Prototype: German State Railroad Company (DRG) class 05 express locomotive. Version with full streamlining.
Model: The locomotive has an mfx digital decoder and a sound generator. It also has controlled high-efficiency propulsion can motor with a flywheel and a bell-shaped armature, in the locomotive's boiler. 3 axles powered. Traction tires. The locomotive has closed side streamlining without added cutouts. Minimum radius for operation 360 mm / 14-3/16". The headlights and other lighting are maintenance-free, warm white LED's. The headlights will work in conventional operation and can be controlled digitally. A 7226 smoke generator can be installed in the locomotive. The tender is constructed of metal. There is a permanent close coupling between the locomotive and the tender.
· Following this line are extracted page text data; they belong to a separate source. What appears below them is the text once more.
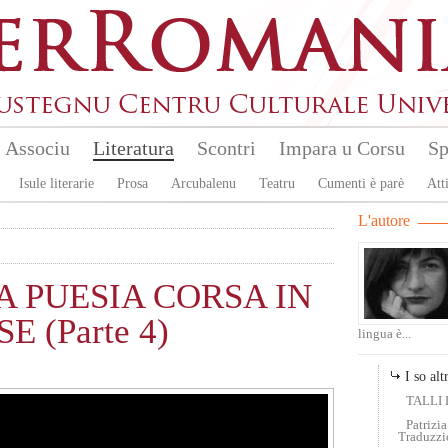
Associu
Literatura
Scontri
Impara u Corsu
Sp
Isule literarie
Prosa
Arcubalenu
Teatru
Cumenti è parè
Atti
L'autore
 PUESIA CORSA IN
 (Parte 4)
lingua è...
I so altr
TALLI 
Patriz
Traduzzi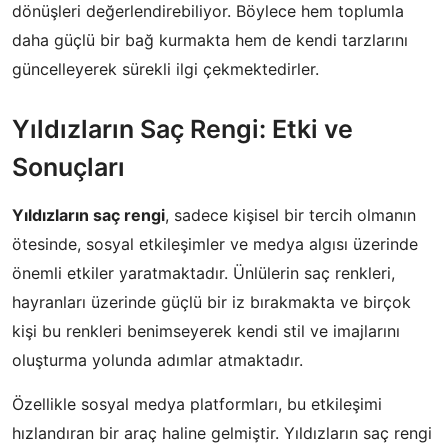
dönüşleri değerlendirebiliyor. Böylece hem toplumla
daha güçlü bir bağ kurmakta hem de kendi tarzlarını
güncelleyerek sürekli ilgi çekmektedirler.
Yıldızların Saç Rengi: Etki ve
Sonuçları
Yıldızların saç rengi
, sadece kişisel bir tercih olmanın
ötesinde, sosyal etkileşimler ve medya algısı üzerinde
önemli etkiler yaratmaktadır. Ünlülerin saç renkleri,
hayranları üzerinde güçlü bir iz bırakmakta ve birçok
kişi bu renkleri benimseyerek kendi stil ve imajlarını
oluşturma yolunda adımlar atmaktadır.
Özellikle sosyal medya platformları, bu etkileşimi
hızlandıran bir araç haline gelmiştir. Yıldızların saç rengi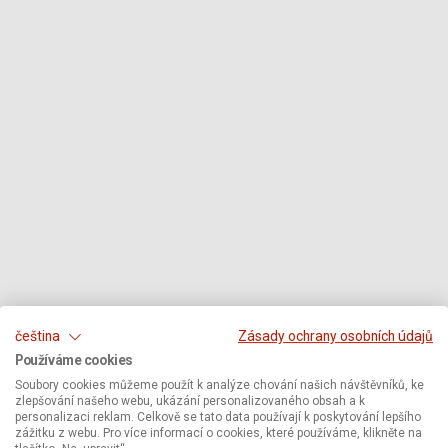
čeština
Zásady ochrany osobních údajů
Používáme cookies
Soubory cookies můžeme použít k analýze chování našich návštěvníků, ke
zlepšování našeho webu, ukázání personalizovaného obsah a k
personalizaci reklam. Celkově se tato data používají k poskytování lepšího
zážitku z webu. Pro více informací o cookies, které používáme, klikněte na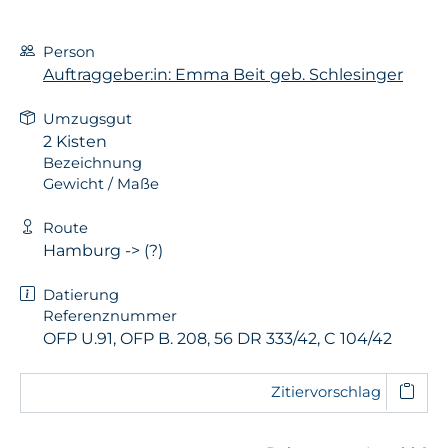
Person
Auftraggeber:in: Emma Beit geb. Schlesinger
Umzugsgut
2 Kisten
Bezeichnung
Gewicht / Maße
Route
Hamburg -> (?)
Datierung
Referenznummer
OFP U.91, OFP B. 208, 56 DR 333/42, C 104/42
Zitiervorschlag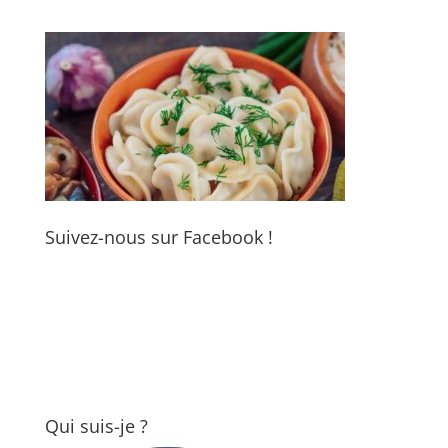
Suivez-nous sur Facebook !
Qui suis-je ?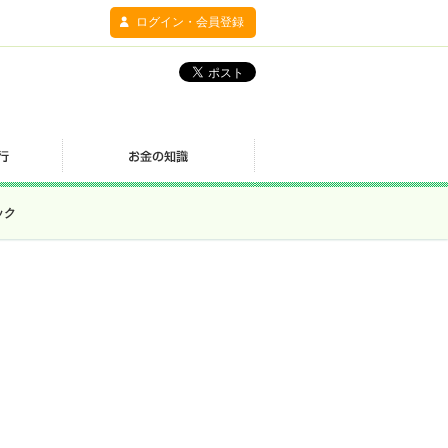
ログイン・会員登録
ック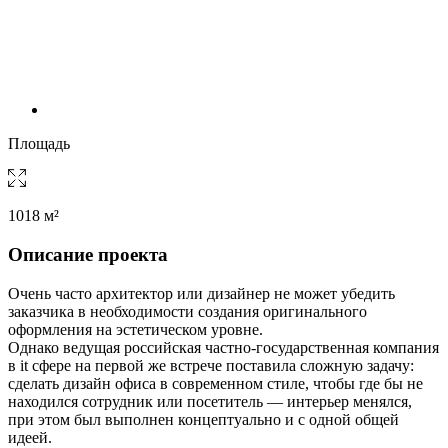
Площадь
1018 м²
Описание проекта
Очень часто архитектор или дизайнер не может убедить
заказчика в необходимости создания оригинального
оформления на эстетическом уровне.
Однако ведущая российская частно-государственная компания
в it сфере на первой же встрече поставила сложную задачу:
сделать дизайн офиса в современном стиле, чтобы где бы не
находился сотрудник или посетитель — интерьер менялся,
при этом был выполнен концептуально и с одной общей
идеей.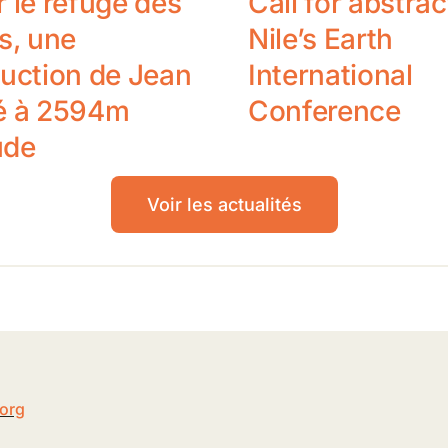
 le refuge des
Call for abstrac
s, une
Nile’s Earth
uction de Jean
International
é à 2594m
Conference
ude
Voir les actualités
5
.org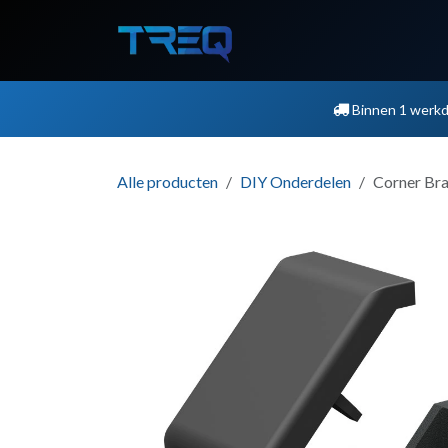
Overslaan naar inhoud
Shop
Blog
Showroom
Binnen 1 werk
Alle producten
DIY Onderdelen
Corner Bra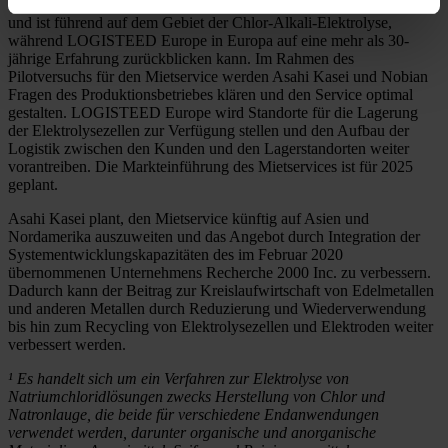
Nobian arbeitet seit mehr als 40 Jahren mit Asahi Kasei zusammen
und ist führend auf dem Gebiet der Chlor-Alkali-Elektrolyse,
während LOGISTEED Europe in Europa auf eine mehr als 30-
jährige Erfahrung zurückblicken kann. Im Rahmen des
Pilotversuchs für den Mietservice werden Asahi Kasei und Nobian
Fragen des Produktionsbetriebes klären und den Service optimal
gestalten. LOGISTEED Europe wird Standorte für die Lagerung
der Elektrolysezellen zur Verfügung stellen und den Aufbau der
Logistik zwischen den Kunden und den Lagerstandorten weiter
vorantreiben. Die Markteinführung des Mietservices ist für 2025
geplant.
Asahi Kasei plant, den Mietservice künftig auf Asien und
Nordamerika auszuweiten und das Angebot durch Integration der
Systementwicklungskapazitäten des im Februar 2020
übernommenen Unternehmens Recherche 2000 Inc. zu verbessern.
Dadurch kann der Beitrag zur Kreislaufwirtschaft von Edelmetallen
und anderen Metallen durch Reduzierung und Wiederverwendung
bis hin zum Recycling von Elektrolysezellen und Elektroden weiter
verbessert werden.
¹ Es handelt sich um ein Verfahren zur Elektrolyse von
Natriumchloridlösungen zwecks Herstellung von Chlor und
Natronlauge, die beide für verschiedene Endanwendungen
verwendet werden, darunter organische und anorganische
The decoder can be accessed by pushing back the cover on the tender. Length over the buffers 30.7 cm / 12-1/16".
- “Carl Bellingrodt Edition 4”.
- Appropriate collector's case for each model in the edition.
- Metal locomotive boiler, streamlining, and metal tender body.
- Tender cover can be opened.
- Controlled high-efficiency propulsion with a motor with a bell-shaped armature.
- mfx decoder with sound functions.
- Road no. 05 002 as it looked in May of 1936 for the world record run.
One-time edition in a limited series (model 4 of 5).
Road No. 05 002 World Record in the Olympic Year. In 1936, the highest level of performance was expected of and offered by more than the Olympic Games in Berlin; the German State Railroad Company (DRG) also made everyone sit up and take notice with a world record for steam locomotives. On May 11, 1936, the streamlined steam locomotive with road number 05 002 reached a speed of 200.4 km/h / 125.25 mph on a level route between Hamburg and Berlin near Friesack with a performance measured at 3,400 horsepower. This unbelievable act of power was the consequence of bitter competition between the types of motive power, a competition that broke out due to the fast combustion powered rail cars and the increasingly more powerful electric locomotives. The Borsig designers in Berlin were responsible for the class 05, of which only two units were built however. A third, modified unit came later. These 26,265 mm / 86 foot 2 inch long and 129.9 metric ton heavy locomotives with a driving wheel diameter of 2,300 mm / 90-1/2 inches were given a full streamlined cladding, i.e. the sleek outer skin surrounded the entire locomotive and tender and extended down almost to the railhead. The running gear was accessible by means of roll-down covers. A striking red paint scheme with discrete striping enhanced this immense locomotive visually, and it quickly became a symbol for progress and speed. The prestigious world record for road no. 05 002 was broken two years later however by the British locomotive “Mallard” (LNER class A4) with 201.2 km/h / 125.75 mph and a short term peak of 202.6 km/h / 126.63 mph on a lightly sloping route. After World War II, the three class 05 locomotives lost their streamlining and were indispensable for a few more years as motive power for F-Zug long distance expresses; the final end came only with the introduction of the V 200.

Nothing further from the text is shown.